How to Suggest Marriage Counseling to Adult Children

Watching a child struggle through the hardships of marriage is difficult for any parent. When your adult child's marriage is in trouble counseling allows the couple to discuss the issues in a non judgmental environment. It's easy to speak to your adult child about marriage counseling when you follow this approach.

Instructions

    • 1

      Schedule a meeting. Meet with your adult child and spouse in private. Arrange the meeting away from their children, friends and other family members to prevent feelings of embarrassment. Let them know you plan on discussing a sensitive issue with them and you appreciate them listening to what you have to say before they respond.

    • 2

      Explain to them that you have recognized the recent troubles in their marriage. Discuss it's impact on your relationship with them and influencing everyone in the family. Inform them of the feeling of being caught in the middle and pressured to take sides.

    • 3

      Explain that the person to offer any marital advice has to be objective and this is too personal for you. Tell them you want to make both feel comfortable and you could loose that by intervening in a private matter.

    • 4

      Suggest that they consult a marriage counselor. Explain the benefits associated with marriage counseling including being able to talk in confidence and hearing both sides of the argument. Let them know you plan on supporting them in their decision.

    • 5

      Listen to their response. Be prepared to deal with anger on their part or resentment. Stay calm and explain you feel marriage counseling is their best option.

Tips & Warnings

  • Recognize that the problems in their marriage are not your fault.

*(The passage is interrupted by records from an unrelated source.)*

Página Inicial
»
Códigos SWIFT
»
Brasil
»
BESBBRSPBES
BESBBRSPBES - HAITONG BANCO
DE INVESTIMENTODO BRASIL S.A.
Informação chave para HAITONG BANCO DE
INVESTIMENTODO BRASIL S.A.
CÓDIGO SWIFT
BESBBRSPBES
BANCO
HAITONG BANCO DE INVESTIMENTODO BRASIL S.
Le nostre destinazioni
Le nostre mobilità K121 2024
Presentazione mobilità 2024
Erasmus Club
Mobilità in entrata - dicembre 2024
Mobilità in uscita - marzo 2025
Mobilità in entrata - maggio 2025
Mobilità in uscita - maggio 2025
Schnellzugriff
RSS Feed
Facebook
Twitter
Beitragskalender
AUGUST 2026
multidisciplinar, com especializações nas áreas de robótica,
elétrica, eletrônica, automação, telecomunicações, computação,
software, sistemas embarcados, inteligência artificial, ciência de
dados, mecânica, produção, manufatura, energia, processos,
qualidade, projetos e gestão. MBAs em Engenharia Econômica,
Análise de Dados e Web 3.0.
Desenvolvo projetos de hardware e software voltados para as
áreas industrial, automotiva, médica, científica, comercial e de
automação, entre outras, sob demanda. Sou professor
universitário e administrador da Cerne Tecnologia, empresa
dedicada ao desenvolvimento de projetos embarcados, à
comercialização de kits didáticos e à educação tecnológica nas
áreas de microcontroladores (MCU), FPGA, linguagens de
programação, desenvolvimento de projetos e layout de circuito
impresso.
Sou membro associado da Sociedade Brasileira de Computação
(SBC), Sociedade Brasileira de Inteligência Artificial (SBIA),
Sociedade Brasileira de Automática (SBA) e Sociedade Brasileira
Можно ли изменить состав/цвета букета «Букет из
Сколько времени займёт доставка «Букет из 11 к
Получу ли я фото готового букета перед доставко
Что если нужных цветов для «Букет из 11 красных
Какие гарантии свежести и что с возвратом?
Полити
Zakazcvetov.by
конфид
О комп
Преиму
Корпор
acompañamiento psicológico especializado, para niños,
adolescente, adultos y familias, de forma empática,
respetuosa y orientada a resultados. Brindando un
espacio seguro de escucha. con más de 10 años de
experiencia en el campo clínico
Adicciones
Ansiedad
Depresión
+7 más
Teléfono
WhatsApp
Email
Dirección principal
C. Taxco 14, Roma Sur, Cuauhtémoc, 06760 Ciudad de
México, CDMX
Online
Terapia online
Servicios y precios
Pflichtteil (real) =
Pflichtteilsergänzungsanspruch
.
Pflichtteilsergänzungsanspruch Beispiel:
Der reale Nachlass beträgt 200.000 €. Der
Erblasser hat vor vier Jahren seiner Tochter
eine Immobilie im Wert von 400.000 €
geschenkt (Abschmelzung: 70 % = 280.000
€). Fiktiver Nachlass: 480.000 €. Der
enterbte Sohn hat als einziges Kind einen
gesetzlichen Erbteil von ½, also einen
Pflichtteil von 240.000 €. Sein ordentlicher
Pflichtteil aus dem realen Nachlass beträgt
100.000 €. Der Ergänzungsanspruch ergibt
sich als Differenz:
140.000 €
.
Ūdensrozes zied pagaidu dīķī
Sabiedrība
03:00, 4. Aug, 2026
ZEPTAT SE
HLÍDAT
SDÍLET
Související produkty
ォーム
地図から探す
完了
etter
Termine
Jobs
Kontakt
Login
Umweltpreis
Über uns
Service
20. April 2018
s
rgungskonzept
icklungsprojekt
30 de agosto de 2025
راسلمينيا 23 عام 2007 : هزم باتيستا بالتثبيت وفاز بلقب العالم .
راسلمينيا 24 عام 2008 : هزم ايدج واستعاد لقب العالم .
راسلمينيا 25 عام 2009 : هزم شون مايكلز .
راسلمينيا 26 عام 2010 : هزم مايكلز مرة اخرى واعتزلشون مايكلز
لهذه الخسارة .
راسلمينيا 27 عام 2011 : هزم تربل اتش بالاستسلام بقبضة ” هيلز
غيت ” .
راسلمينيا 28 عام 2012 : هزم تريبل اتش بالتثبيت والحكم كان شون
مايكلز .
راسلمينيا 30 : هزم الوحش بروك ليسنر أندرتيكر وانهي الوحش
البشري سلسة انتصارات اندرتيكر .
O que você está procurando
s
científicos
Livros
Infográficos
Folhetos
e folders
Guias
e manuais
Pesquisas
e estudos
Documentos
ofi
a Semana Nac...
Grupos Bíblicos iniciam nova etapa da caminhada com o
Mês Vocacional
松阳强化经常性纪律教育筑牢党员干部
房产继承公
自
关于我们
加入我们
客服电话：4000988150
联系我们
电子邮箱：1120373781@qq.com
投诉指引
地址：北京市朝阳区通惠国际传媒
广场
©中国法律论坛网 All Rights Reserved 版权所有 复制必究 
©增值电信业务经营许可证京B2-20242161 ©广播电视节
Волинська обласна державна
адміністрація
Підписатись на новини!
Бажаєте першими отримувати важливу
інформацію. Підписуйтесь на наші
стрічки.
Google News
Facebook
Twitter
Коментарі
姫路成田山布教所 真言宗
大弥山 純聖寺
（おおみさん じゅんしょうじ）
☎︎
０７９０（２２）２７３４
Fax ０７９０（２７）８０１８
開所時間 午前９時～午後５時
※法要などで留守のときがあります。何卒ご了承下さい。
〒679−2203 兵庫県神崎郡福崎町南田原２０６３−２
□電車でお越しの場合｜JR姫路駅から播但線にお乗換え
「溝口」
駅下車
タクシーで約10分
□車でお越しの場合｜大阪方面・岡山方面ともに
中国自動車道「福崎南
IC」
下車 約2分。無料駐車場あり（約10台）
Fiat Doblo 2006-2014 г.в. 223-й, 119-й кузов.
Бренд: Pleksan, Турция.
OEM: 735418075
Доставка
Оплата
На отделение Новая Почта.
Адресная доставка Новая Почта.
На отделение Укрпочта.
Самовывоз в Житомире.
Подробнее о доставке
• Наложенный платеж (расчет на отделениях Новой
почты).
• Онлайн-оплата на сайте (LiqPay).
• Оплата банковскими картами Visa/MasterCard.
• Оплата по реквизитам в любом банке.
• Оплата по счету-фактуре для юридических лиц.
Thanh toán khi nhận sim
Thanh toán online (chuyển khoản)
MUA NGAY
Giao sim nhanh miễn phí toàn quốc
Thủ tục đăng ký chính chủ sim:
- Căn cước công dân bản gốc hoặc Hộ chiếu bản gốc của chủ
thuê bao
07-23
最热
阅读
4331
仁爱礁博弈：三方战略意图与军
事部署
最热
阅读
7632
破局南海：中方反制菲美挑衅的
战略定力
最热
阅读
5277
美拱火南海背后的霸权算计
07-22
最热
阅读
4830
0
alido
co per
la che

Resist the impulse to try and fix it yourself even when asked too.

  • If seeing a marriage counselor is to big a step for your adult child and spouse suggest they start off by talking to clergy or consider individual counseling first.

  • Allow your adult child and spouse freedom and independence to work on their marriage without interference on your part.

  • Interfering in your adult child's marriage could damage the relationship you have with them. Beyond suggesting marriage counseling, stay out of the relationship unless violence or another form of abuse is an issue.

  • Remember that your child is an adult now. Let them know you respect their marriage and don't try ordering them or using guilt to convince them to do what you think is best.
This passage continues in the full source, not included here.